#### Action item:
The answer must repeat every record exactly, with all pictures omitted.

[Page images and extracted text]

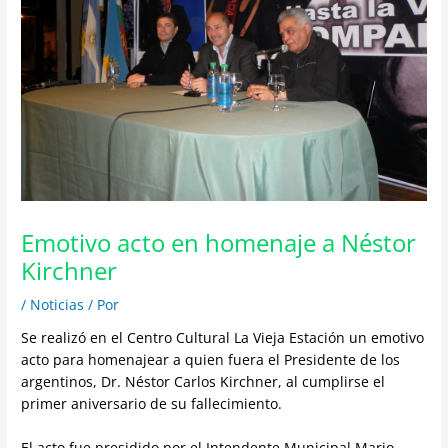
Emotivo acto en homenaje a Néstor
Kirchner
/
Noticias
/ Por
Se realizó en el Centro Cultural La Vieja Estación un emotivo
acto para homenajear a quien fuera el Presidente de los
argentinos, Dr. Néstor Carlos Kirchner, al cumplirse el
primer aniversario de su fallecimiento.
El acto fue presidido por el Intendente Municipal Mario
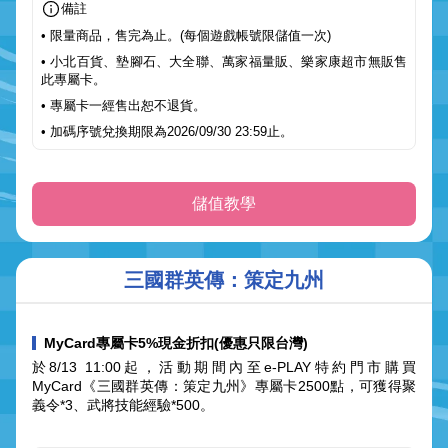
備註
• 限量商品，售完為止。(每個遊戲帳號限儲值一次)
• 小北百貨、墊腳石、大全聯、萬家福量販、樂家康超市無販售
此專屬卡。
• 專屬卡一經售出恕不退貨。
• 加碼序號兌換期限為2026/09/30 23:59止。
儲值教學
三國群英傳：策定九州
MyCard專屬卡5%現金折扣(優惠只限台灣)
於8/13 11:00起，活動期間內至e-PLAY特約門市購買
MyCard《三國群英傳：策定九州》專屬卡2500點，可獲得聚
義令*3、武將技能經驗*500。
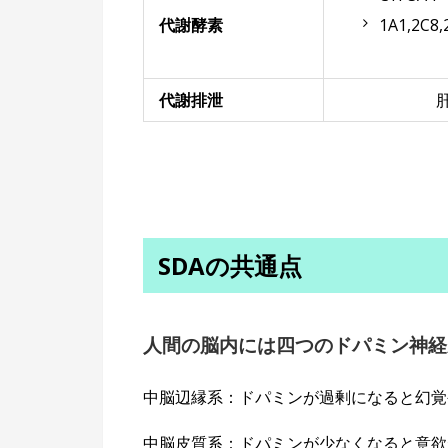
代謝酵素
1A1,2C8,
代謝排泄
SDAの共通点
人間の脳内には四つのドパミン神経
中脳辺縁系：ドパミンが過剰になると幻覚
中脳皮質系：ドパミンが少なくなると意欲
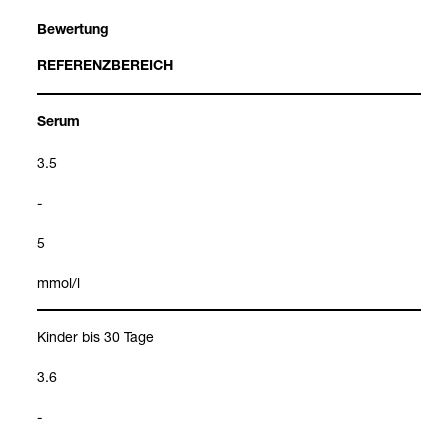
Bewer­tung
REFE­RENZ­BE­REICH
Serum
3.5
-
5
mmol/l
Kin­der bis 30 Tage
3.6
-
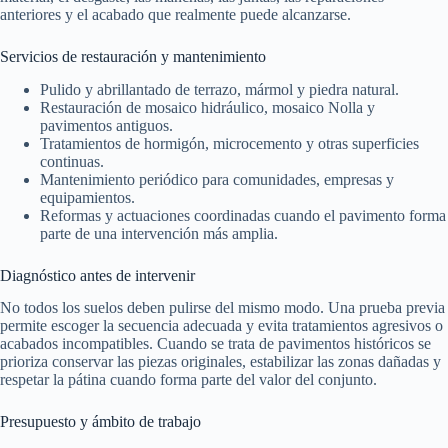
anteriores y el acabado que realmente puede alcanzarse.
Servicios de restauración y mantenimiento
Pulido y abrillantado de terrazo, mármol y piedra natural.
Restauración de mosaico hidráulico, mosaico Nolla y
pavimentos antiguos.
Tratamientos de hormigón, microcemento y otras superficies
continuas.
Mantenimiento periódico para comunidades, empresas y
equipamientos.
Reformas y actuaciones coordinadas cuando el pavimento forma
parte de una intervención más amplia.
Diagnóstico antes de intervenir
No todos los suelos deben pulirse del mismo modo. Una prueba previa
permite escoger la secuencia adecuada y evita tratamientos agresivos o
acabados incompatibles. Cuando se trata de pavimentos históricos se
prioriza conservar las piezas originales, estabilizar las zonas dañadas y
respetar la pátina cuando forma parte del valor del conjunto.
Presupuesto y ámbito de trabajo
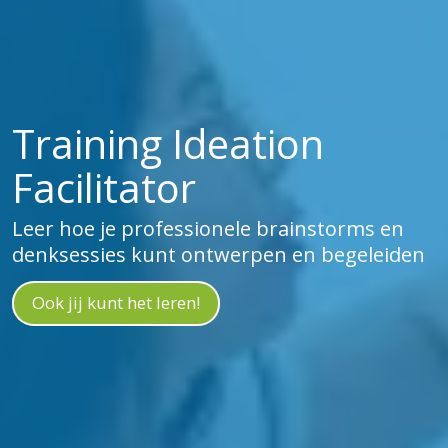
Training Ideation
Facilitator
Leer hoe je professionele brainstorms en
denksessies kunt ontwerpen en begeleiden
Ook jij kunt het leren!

#### Exercise response:
Emotivo acto en homenaje a Néstor
Kirchner
/
Noticias
/ Por
Se realizó en el Centro Cultural La Vieja Estación un emotivo
acto para homenajear a quien fuera el Presidente de los
argentinos, Dr. Néstor Carlos Kirchner, al cumplirse el
primer aniversario de su fallecimiento.
El acto fue presidido por el Intendente Municipal Mario
備註
• 限量商品，售完為止。(每個遊戲帳號限儲值一次)
• 小北百貨、墊腳石、大全聯、萬家福量販、樂家康超市無販售
此專屬卡。
• 專屬卡一經售出恕不退貨。
• 加碼序號兌換期限為2026/09/30 23:59止。
儲值教學
三國群英傳：策定九州
MyCard專屬卡5%現金折扣(優惠只限台灣)
於8/13 11:00起，活動期間內至e-PLAY特約門市購買
MyCard《三國群英傳：策定九州》專屬卡2500點，可獲得聚
義令*3、武將技能經驗*500。
代謝酵素
1A1,2C8,
代謝排泄
SDAの共通点
人間の脳内には四つのドパミン神経
中脳辺縁系：ドパミンが過剰になると幻覚
中脳皮質系：ドパミンが少なくなると意欲
Bewer­tung
REFE­RENZ­BE­REICH
Serum
3.5
-
5
mmol/l
Kin­der bis 30 Tage
3.6
-
anteriores y el acabado que realmente puede alcanzarse.
Servicios de restauración y mantenimiento
Pulido y abrillantado de terrazo, mármol y piedra natural.
Restauración de mosaico hidráulico, mosaico Nolla y
pavimentos antiguos.
Tratamientos de hormigón, microcemento y otras superficies
continuas.
Mantenimiento periódico para comunidades, empresas y
equipamientos.
Reformas y actuaciones coordinadas cuando el pavimento forma
parte de una intervención más amplia.
Diagnóstico antes de intervenir
No todos los suelos deben pulirse del mismo modo. Una prueba previa
permite escoger la secuencia adecuada y evita tratamientos agresivos o
acabados incompatibles. Cuando se trata de pavimentos históricos se
prioriza conservar las piezas originales, estabilizar las zonas dañadas y
respetar la pátina cuando forma parte del valor del conjunto.
Presupuesto y ámbito de trabajo
Training Ideation
Facilitator
Leer hoe je professionele brainstorms en
denksessies kunt ontwerpen en begeleiden
Ook jij kunt het leren!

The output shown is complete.